--- START ---

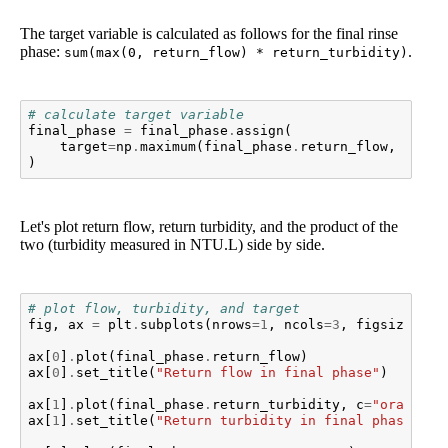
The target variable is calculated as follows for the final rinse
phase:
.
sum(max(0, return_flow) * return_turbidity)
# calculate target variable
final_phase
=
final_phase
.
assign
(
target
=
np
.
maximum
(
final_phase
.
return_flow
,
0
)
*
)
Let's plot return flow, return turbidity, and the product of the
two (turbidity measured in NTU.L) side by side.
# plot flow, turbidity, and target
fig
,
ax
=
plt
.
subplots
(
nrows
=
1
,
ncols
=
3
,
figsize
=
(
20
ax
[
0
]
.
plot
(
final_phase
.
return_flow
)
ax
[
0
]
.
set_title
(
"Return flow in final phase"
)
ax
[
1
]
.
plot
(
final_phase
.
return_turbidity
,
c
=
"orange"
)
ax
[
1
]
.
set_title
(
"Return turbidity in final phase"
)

--- END ---
--- START ---

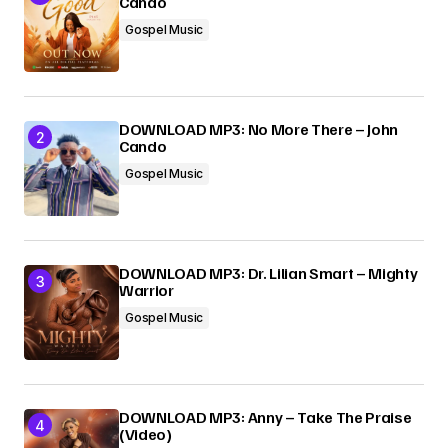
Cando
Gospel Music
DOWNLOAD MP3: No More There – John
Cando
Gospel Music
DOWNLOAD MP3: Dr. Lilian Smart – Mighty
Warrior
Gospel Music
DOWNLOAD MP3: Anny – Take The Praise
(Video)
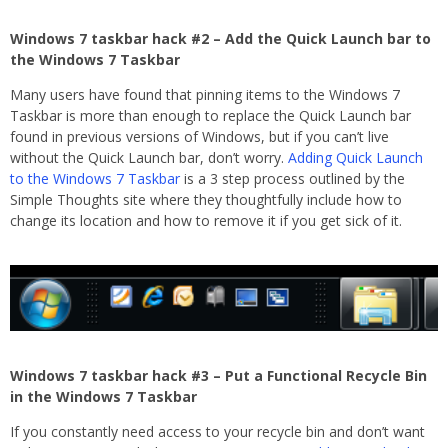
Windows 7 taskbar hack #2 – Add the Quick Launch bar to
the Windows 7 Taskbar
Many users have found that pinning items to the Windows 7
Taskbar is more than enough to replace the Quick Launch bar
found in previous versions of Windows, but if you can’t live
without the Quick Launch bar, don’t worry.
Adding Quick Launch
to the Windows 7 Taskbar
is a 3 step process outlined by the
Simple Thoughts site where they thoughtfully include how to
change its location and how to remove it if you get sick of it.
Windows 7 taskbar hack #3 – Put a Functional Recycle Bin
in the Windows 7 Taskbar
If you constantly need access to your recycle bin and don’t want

--- END ---
--- START ---

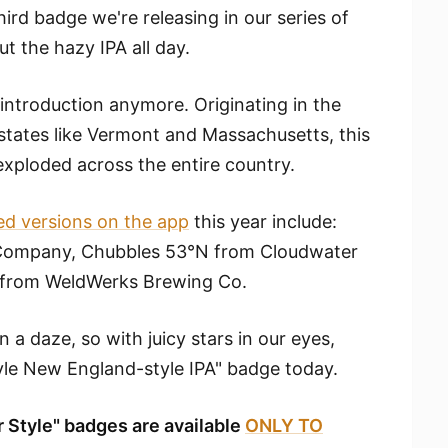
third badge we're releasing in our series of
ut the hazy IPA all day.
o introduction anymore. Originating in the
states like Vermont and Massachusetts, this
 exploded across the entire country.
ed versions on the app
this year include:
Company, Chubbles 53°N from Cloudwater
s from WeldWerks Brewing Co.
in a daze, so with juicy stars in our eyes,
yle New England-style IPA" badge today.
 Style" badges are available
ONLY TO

--- END ---

Only lines containing the word "versions" should be copied from the material above.

found in previous versions of Windows, but if you can’t live
ed versions on the app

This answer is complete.